D’mir lowers his head. “Wardra, if you can hear me… he is correct. You are not selfish. You are not a coward. And if the captain is this determined to offer his body to you, so that you can live – refuse, if you wish, because you don’t want to live sharing a body with a human, or a man, or another person at all, perhaps. But don’t refuse because you think it would be selfish to accept.”

She squeezes her eyes closed, but it doesn’t stop the manifestation of tears. They aren’t real, after all. Imaginary eyelids cannot hold back imaginary tears.

“Please, Wardra,” Matt says, and she finally takes his hand.

***

Crystal Station still exists, but it’s been annexed into the Web of Eyes. Everyone who was previously employed there is gone, as are the creatures. The people who once ran Crystal Station may be in prison, or dead. Matt and Wardra don’t particularly care which.

They speak in different accents, they have different body language. D’mir has been able to tell the difference since the day Wardra took Matt’s hand. Other crew members found it hard to tell, at first. D’mir expresses amazement; how is it not obvious?

There are issues. Wardra finds it painful to be no longer farla. Having different genitalia and a different build doesn’t disturb her nearly as much as not being a farla. Her psionic senses are mostly gone; the drugs that let Matt be psionic enough to sense her are dangerous to humans if overused, so mostly she is limited to the very, very dull psionic ability of a human. She has never been comfortable around other people, and now her body is a starship captain’s, and she is surrounded by other people all the time, and she occupies a brain alongside another person.

Matt does not regret his decision, because it was the only way Wardra could live. But it bothers him as well, having to let another person who lives inside his head take control of his body sometimes. 

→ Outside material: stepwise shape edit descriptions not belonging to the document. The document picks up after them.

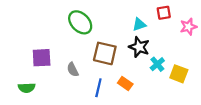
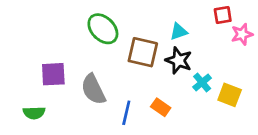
red square: (164, 13) -> (223, 15), moved
brown square: (105, 53) -> (143, 52), moved
gray semicircle: (73, 70) -> (93, 89), size x1.6

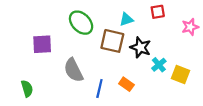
red square: (223, 15) -> (158, 12), moved
cyan triangle: (179, 32) -> (126, 19), moved
purple square: (53, 74) -> (42, 44), moved
green semicircle: (34, 113) -> (27, 89), turned -105

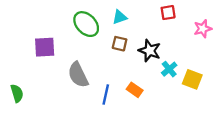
cyan triangle: (126, 19) -> (120, 17), moved
brown square: (112, 41) -> (120, 44), size x0.6
green semicircle: (27, 89) -> (17, 93), moved

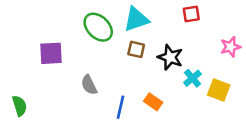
cyan triangle: (120, 17) -> (136, 19), size x1.5
pink star: (203, 29) -> (230, 47), moved
gray semicircle: (78, 75) -> (89, 85), size x0.7

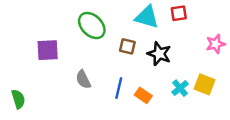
cyan triangle: (136, 19) -> (147, 17), moved, turned 35
cyan cross: (192, 78) -> (180, 88), moved
blue line: (120, 107) -> (119, 88), moved

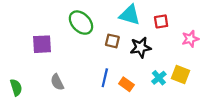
red square: (179, 13) -> (161, 21), moved
black star: (159, 54) -> (141, 47), turned -30
gray semicircle: (83, 79) -> (57, 82), moved

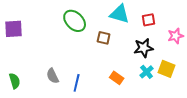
purple square: (42, 44) -> (14, 29), moved
black star: (141, 47) -> (144, 48), moved
blue line: (105, 78) -> (77, 83), moved

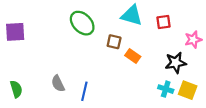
black star: (144, 48) -> (176, 63), moved
yellow square: (167, 69) -> (188, 90), moved
cyan cross: (147, 72) -> (166, 89), moved, turned -32
orange rectangle: (117, 78) -> (133, 56), moved

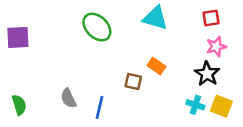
red square: (164, 22) -> (211, 18), moved
pink star: (193, 40) -> (216, 46), moved
brown square: (114, 42) -> (133, 81), moved
black star: (176, 63) -> (207, 74), turned -30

It’s hard to live as one of two minds inside the same body, only able to interact with the world and be heard outside of one’s own head when the other permits. They try to be fair with each other. Wardra recognizes that she is a guest and defers to Matt; Matt doesn’t want to steal Wardra’s life from her after working so hard to give it back. But there is no denying that it is painful for both of them.

Wardra’s body is frozen in cold storage. D’mir hasn’t given up hope of getting the body working and somehow transferring her mind into it, someday. His friends are suffering and he wants to fix it, but there are things beyond the reach of anyone, draine, human or farla. He has brought up the possibility of talking to farlae – not Evstarb farlae, as Wardra would never tolerate asking them for help – but so far, she is uncomfortable with the idea and Matt won’t push her.

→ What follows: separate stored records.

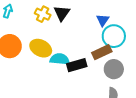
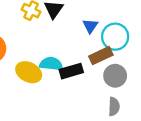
blue triangle: (103, 20) -> (90, 26), moved
yellow ellipse: (41, 48) -> (29, 72), moved

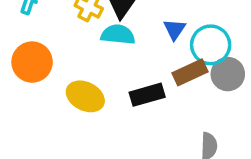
cyan semicircle: (51, 64) -> (118, 35), moved
gray circle: (115, 76) -> (228, 74), moved

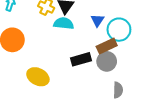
gray circle: (228, 74) -> (107, 61), moved
yellow ellipse: (85, 96) -> (38, 77), moved

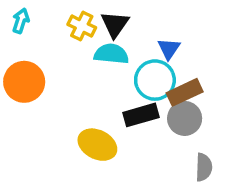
cyan circle: (119, 30) -> (155, 80), moved
yellow ellipse: (38, 77) -> (97, 145), moved

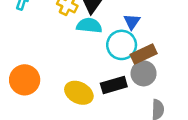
orange circle: (24, 82) -> (25, 80), moved
black rectangle: (141, 115) -> (114, 85), moved

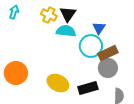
black rectangle: (114, 85) -> (88, 88), moved

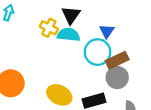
yellow cross: (49, 15) -> (49, 28), moved

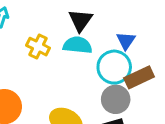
yellow cross: (49, 28) -> (38, 47), moved
gray circle: (117, 78) -> (116, 99), moved

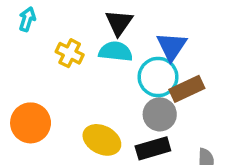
blue triangle: (126, 41) -> (172, 46), size x1.4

But there are those who lost loved ones to Crystal Station, who never knew what had happened, who have closure now. There are those who made the calculated decision to murder innocent people at random for the sake of greater wealth, and they have been brought to justice. And life is hard, but wasn’t it always? It’s harder now, but there are things to see and discover, people to help, acts to accomplish. Friends to talk to. It’s better than death and better than grieving and better than survivor’s guilt.

Space is dangerous and no one expects happy endings. The best anyone expects is the ending that lets you go on, after the story ends.